We then performed DNA-PAINT experiments where we employed DNA-functionalized gold nanorods [49] with an ensemble-averaged width of 40 nm and an average LSPR at 700 nm. In the case of nanorods, the one-photon photoluminescence signal is also strongly polarized because it is enhanced by the longitudinal plasmon [50]. Therefore, the particle’s one-photon photoluminescence was subtracted to enable faithful polarimetry of plasmon-enhanced fluorescence signals as shown in Figure 4b. For experimental data from nanorods, we refer to the Supplementary Information. In contrast to the measurements on spheres, and in agreement with the numerical simulations, we now observe that the emission is highly polarized and unidirectional for all events. The extracted angle α apparent represents the orientation of the nanorods relative to the substrate [34], [35], [51]. The scatter plot in Figure 4c depicts the correlation between the DoLP and α apparent for seven distinct nanorods on the same substrate. Each nanorod is represented by a different color, highlighting their unique orientations by the narrow distribution of α apparent.

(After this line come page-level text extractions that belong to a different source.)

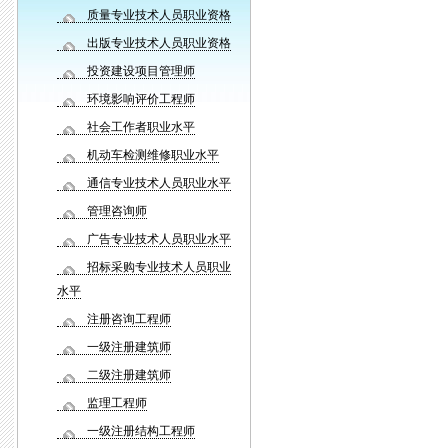
质量专业技术人员职业资格
出版专业技术人员职业资格
投资建设项目管理师
环境影响评价工程师
社会工作者职业水平
机动车检测维修职业水平
通信专业技术人员职业水平
管理咨询师
广告专业技术人员职业水平
招标采购专业技术人员职业
水平
注册咨询工程师
一级注册建筑师
二级注册建筑师
监理工程师
一级注册结构工程师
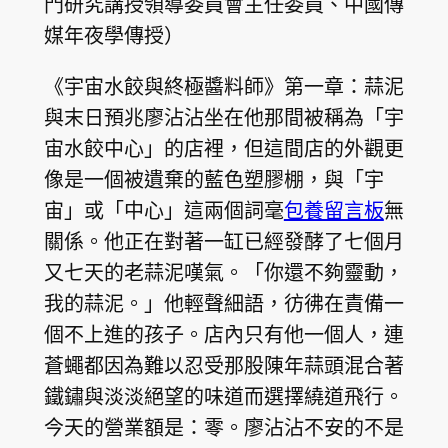
門研究講授領導委員會主任委員、中國傳
媒年夜學傳授）
《宇宙水餃與終極醬料師》第一章：蒜泥
與末日預兆廖沾沾坐在他那間被稱為「宇
宙水餃中心」的店裡，但這間店的外觀更
像是一個被遺棄的藍色塑膠棚，與「宇
宙」或「中心」這兩個詞毫
包養留言板
無
關係。他正在對著一缸已經發酵了七個月
又七天的老蒜泥嘆氣。「你還不夠靈動，
我的蒜泥。」他輕聲細語，彷彿在責備一
個不上進的孩子。店內只有他一個人，連
蒼蠅都因為難以忍受那股陳年蒜頭混合著
鐵鏽與淡淡絕望的味道而選擇繞道飛行。
今天的營業額是：零。廖沾沾不安的不是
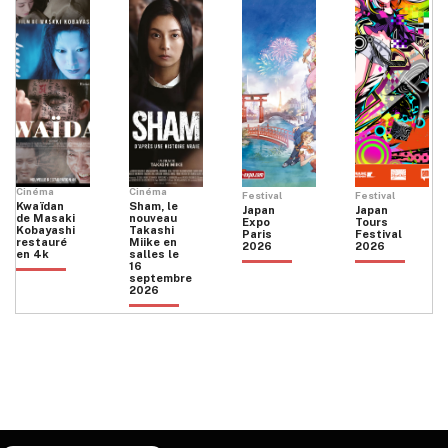
Cinéma
Cinéma
Festival
Festival
Kwaïdan
Sham, le
Japan
Japan
de Masaki
nouveau
Expo
Tours
Kobayashi
Takashi
Paris
Festival
restauré
Miike en
2026
2026
en 4k
salles le
16
septembre
2026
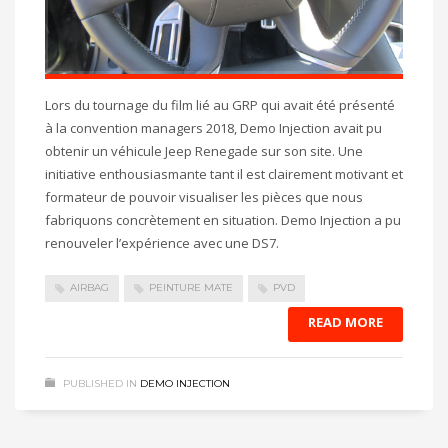
Lors du tournage du film lié au GRP qui avait été présenté
à la convention managers 2018, Demo Injection avait pu
obtenir un véhicule Jeep Renegade sur son site. Une
initiative enthousiasmante tant il est clairement motivant et
formateur de pouvoir visualiser les pièces que nous
fabriquons concrètement en situation. Demo Injection a pu
renouveler l’expérience avec une DS7.
AIRBAG
PEINTURE MATE
PVD
READ MORE
PUBLISHED IN
DEMO INJECTION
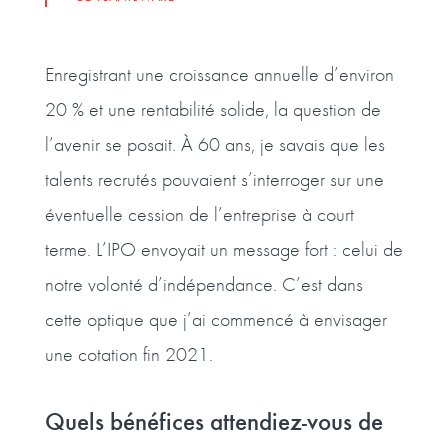
Enregistrant une croissance annuelle d’environ
20 % et une rentabilité solide, la question de
l’avenir se posait. À 60 ans, je savais que les
talents recrutés pouvaient s’interroger sur une
éventuelle cession de l’entreprise à court
terme. L’IPO envoyait un message fort : celui de
notre volonté d’indépendance. C’est dans
cette optique que j’ai commencé à envisager
une cotation fin 2021.
Quels bénéfices attendiez-vous de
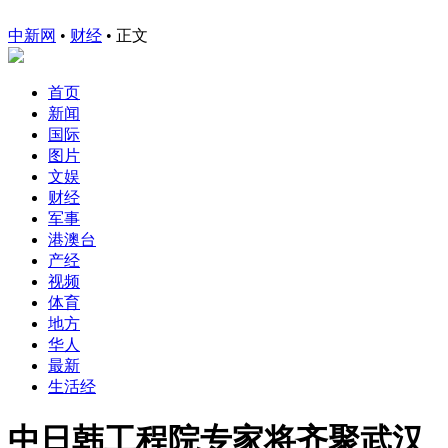
中新网
•
财经
• 正文
首页
新闻
国际
图片
文娱
财经
军事
港澳台
产经
视频
体育
地方
华人
最新
生活经
中日韩工程院专家将齐聚武汉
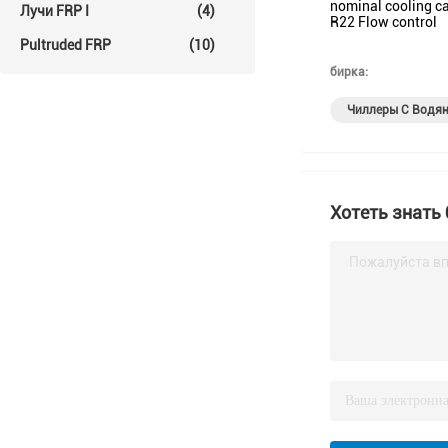
nominal cooling c
Лучи FRP I
(4)
R22 Flow control
Pultruded FRP
(10)
бирка:
Чиллеры С Водя
Хотеть знать
Пожалуйста вп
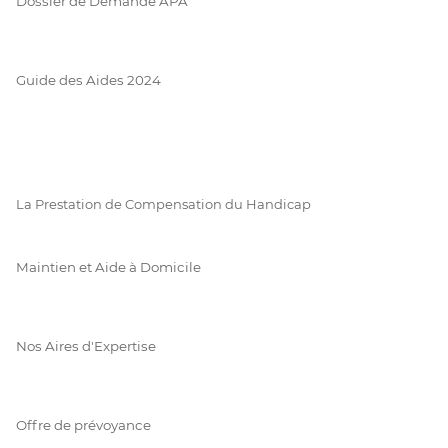
Dossier de Demande APA
Guide des Aides 2024
La Prestation de Compensation du Handicap
Maintien et Aide à Domicile
Nos Aires d'Expertise
Offre de prévoyance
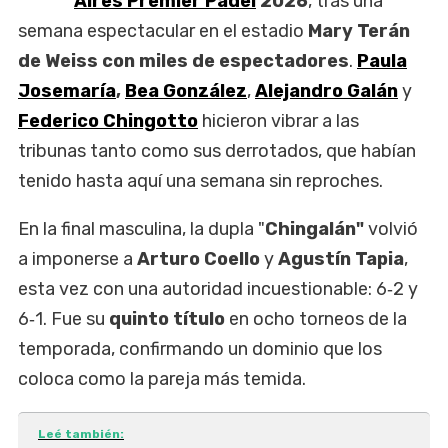
Aires Premier Pádel
2026
, tras una
semana espectacular en el estadio
Mary Terán
de Weiss con miles de espectadores
.
Paula
Josemaría
,
Bea González
,
Alejandro Galán
y
Federico Chingotto
hicieron vibrar a las
tribunas tanto como sus derrotados, que habían
tenido hasta aquí una semana sin reproches.
En la final masculina, la dupla "
Chingalán"
volvió
a imponerse a
Arturo Coello
y
Agustín Tapia
,
esta vez con una autoridad incuestionable: 6‑2 y
6‑1. Fue su
quinto título
en ocho torneos de la
temporada, confirmando un dominio que los
coloca como la pareja más temida.
Leé también:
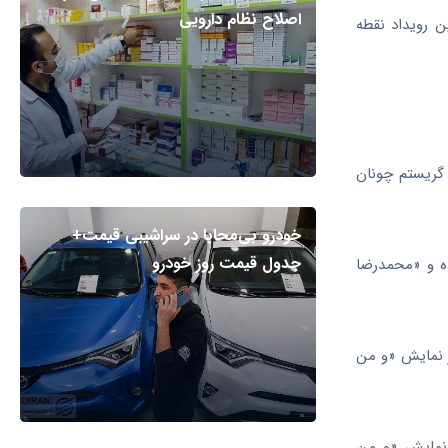
اصلاح نظام دارویی
ن رویداد نقطه
 گریستم چونان
خودرو بی‌محابا در سراشیبی قیمت+
جدول قیمت روز خودرو
ده و «محمدرضا
ر نمایش «و من
 نمایش «و من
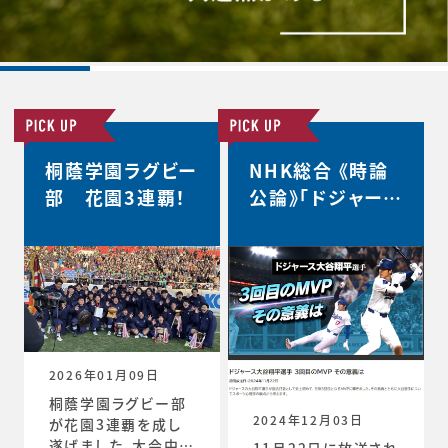
桐蔭学園ラグビー
NHK総合 《時論
部 花園3連覇！
公論》「ドジャース
大谷翔平選手 3
回目のMVP その
意義は」
2026年01月09日
桐蔭学園ラグビー部
2024年12月03日
が花園3連覇を成し
遂げました。大会中の
11月22日に放送され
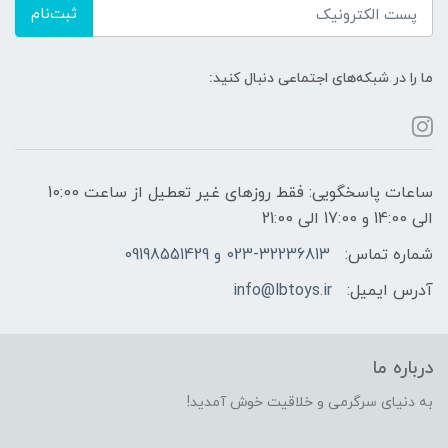
ثبت‌نام
ما را در شبکه‌های اجتماعی دنبال کنید:
ساعات پاسخگویی: فقط روزهای غیر تعطیل از ساعت 10:00
الی 14:00 و 17:00 الی 21:00
شماره تماس:
023-32236813 و 09198551429
آدرس ایمیل:
info@lbtoys.ir
درباره ما
به دنیای سرگرمی و خلاقیت خوش آمدید!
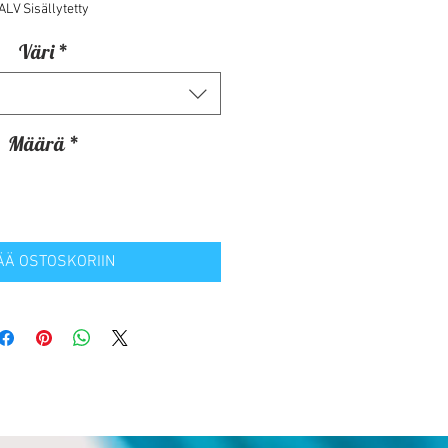
ALV Sisällytetty
Väri
*
Määrä
*
ÄÄ OSTOSKORIIN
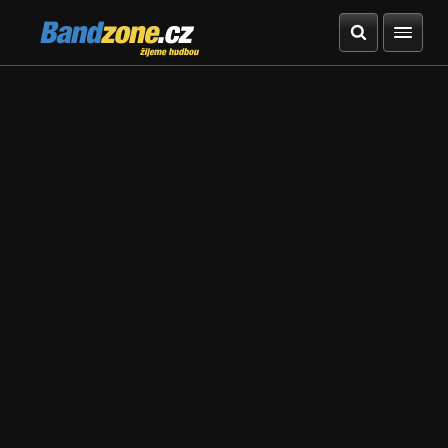
Bandzone.cz
žijeme hudbou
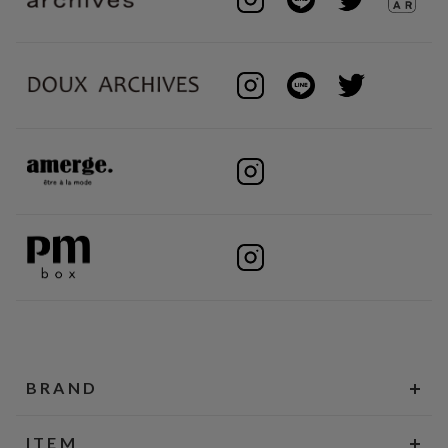
BRAND
ITEM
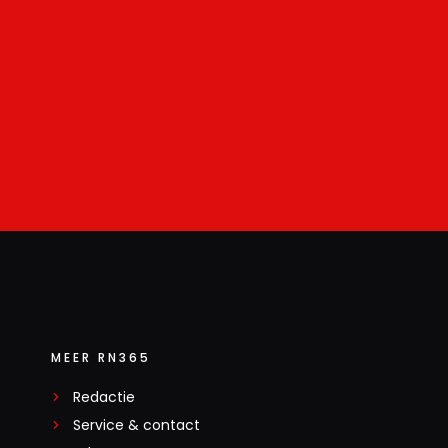
MEER RN365
Redactie
Service & contact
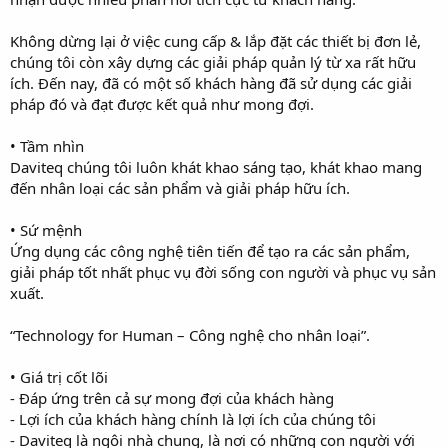
Không dừng lại ở việc cung cấp & lắp đặt các thiết bị đơn lẻ,
chúng tôi còn xây dựng các giải pháp quản lý từ xa rất hữu
ích. Đến nay, đã có một số khách hàng đã sử dụng các giải
pháp đó và đạt được kết quả như mong đợi.
• Tầm nhìn
Daviteq chúng tôi luôn khát khao sáng tạo, khát khao mang
đến nhân loại các sản phẩm và giải pháp hữu ích.
• Sứ mệnh
Ứng dụng các công nghệ tiên tiến để tạo ra các sản phẩm,
giải pháp tốt nhất phục vụ đời sống con người và phục vụ sản
xuất.
“Technology for Human – Công nghệ cho nhân loại”.
• Giá trị cốt lõi
- Đáp ứng trên cả sự mong đợi của khách hàng
- Lợi ích của khách hàng chính là lợi ích của chúng tôi
- Daviteq là ngôi nhà chung, là nơi có những con người với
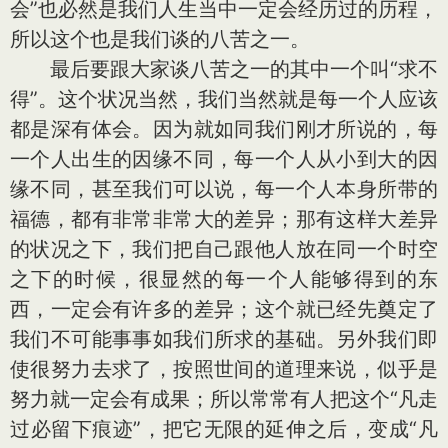
会”也必然是我们人生当中一定会经历过的历程，
所以这个也是我们谈的八苦之一。
最后要跟大家谈八苦之一的其中一个叫“求不
得”。这个状况当然，我们当然就是每一个人应该
都是深有体会。因为就如同我们刚才所说的，每
一个人出生的因缘不同，每一个人从小到大的因
缘不同，甚至我们可以说，每一个人本身所带的
福德，都有非常非常大的差异；那有这样大差异
的状况之下，我们把自己跟他人放在同一个时空
之下的时候，很显然的每一个人能够得到的东
西，一定会有许多的差异；这个就已经先奠定了
我们不可能事事如我们所求的基础。另外我们即
使很努力去求了，按照世间的道理来说，似乎是
努力就一定会有成果；所以常常有人把这个“凡走
过必留下痕迹”，把它无限的延伸之后，变成“凡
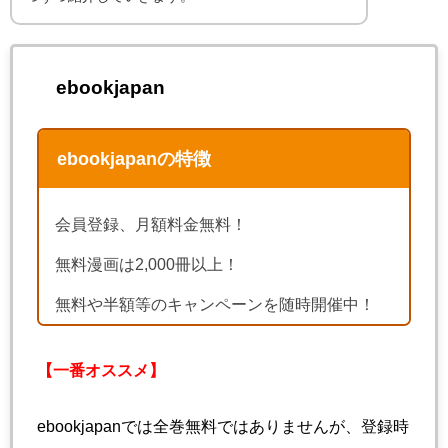
ebookjapan
ebookjapanの特徴
会員登録、月額料金無料！
無料漫画は2,000冊以上！
無料や半額等のキャンペーンを随時開催中！
【一番オススメ】
ebookjapanでは全巻無料ではありませんが、登録時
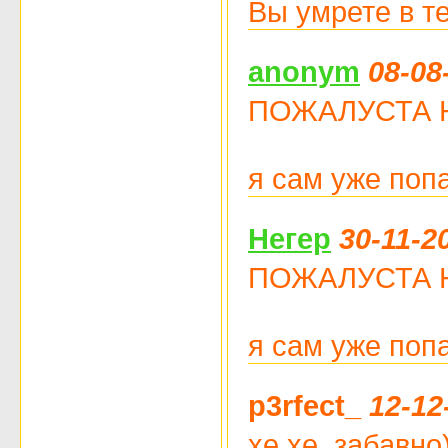
Вы умрете в те
anonym
08-08
ПОЖАЛУСТА НЕ Ч
я сам уже поп
Негер
30-11-2
ПОЖАЛУСТА НЕ Ч
я сам уже поп
p3rfect_
12-12
хе хе, забавно)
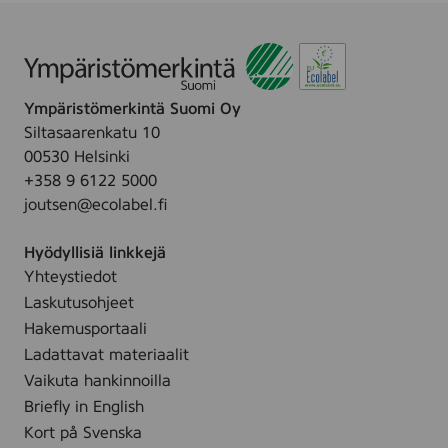
f
o
r
s
Ympäristömerkintä Suomi Oy
O
Siltasaarenkatu 10
y
00530 Helsinki
+358 9 6122 5000
joutsen@ecolabel.fi
Hyödyllisiä linkkejä
Yhteystiedot
Laskutusohjeet
Hakemusportaali
Ladattavat materiaalit
Vaikuta hankinnoilla
Briefly in English
Kort på Svenska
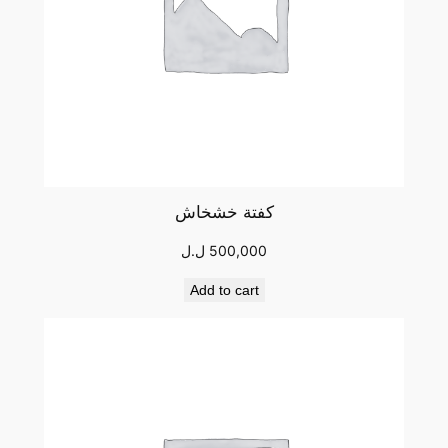
كفتة خشخاش
500,000
ل.ل
Add to cart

The general trend shows that DoLP remains high, with an average value above 0.8, which matches the simulations. This suggests that the coupling between the emitters and the plasmonic modes of the nanorods results in polarized emissions. However, there is still a noticeable spread in DoLP values even for the same nanoparticle. This is partly attributed to the limited brightness of some events, as shown in Figure 4d. Here we observe a weak correlation between the event brightness and the DoLP, where higher DoLP is observed for brighter events that likely originate from tip-mediated binding.

For GNR, the SNR has an average of 43 ± 16, corresponding to a relative DoLP error of approximately 3 %. For GNS, the average SNR is 26 ± 11, yielding a relative DoLP error of about 5 % (with the simple approximation σ DoLP/DoLP ≈ 1/SNR). At these SNR levels, the bias in DoLP is minimal, and the dominant contribution to the uncertainty arises from the relative error.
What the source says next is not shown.